WORK REQUEST: Lines below starting with the line with "Retornar valores" and going on through the line with "Resultado 1-1 de 1." must be output exactly; the rest of the records must be left out.

PROVIDED RECORDS:
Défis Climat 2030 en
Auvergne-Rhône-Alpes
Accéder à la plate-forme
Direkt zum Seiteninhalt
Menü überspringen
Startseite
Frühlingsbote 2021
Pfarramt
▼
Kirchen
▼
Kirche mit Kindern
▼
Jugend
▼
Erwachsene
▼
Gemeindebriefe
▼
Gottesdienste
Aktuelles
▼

---

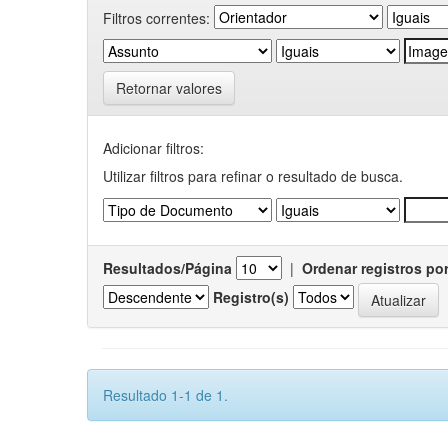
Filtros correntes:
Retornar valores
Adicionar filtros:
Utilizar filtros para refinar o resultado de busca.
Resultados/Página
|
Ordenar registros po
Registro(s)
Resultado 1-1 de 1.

YOUR SOLUTION:
Retornar valores
Adicionar filtros:
Utilizar filtros para refinar o resultado de busca.
Resultados/Página
|
Ordenar registros po
Registro(s)
Resultado 1-1 de 1.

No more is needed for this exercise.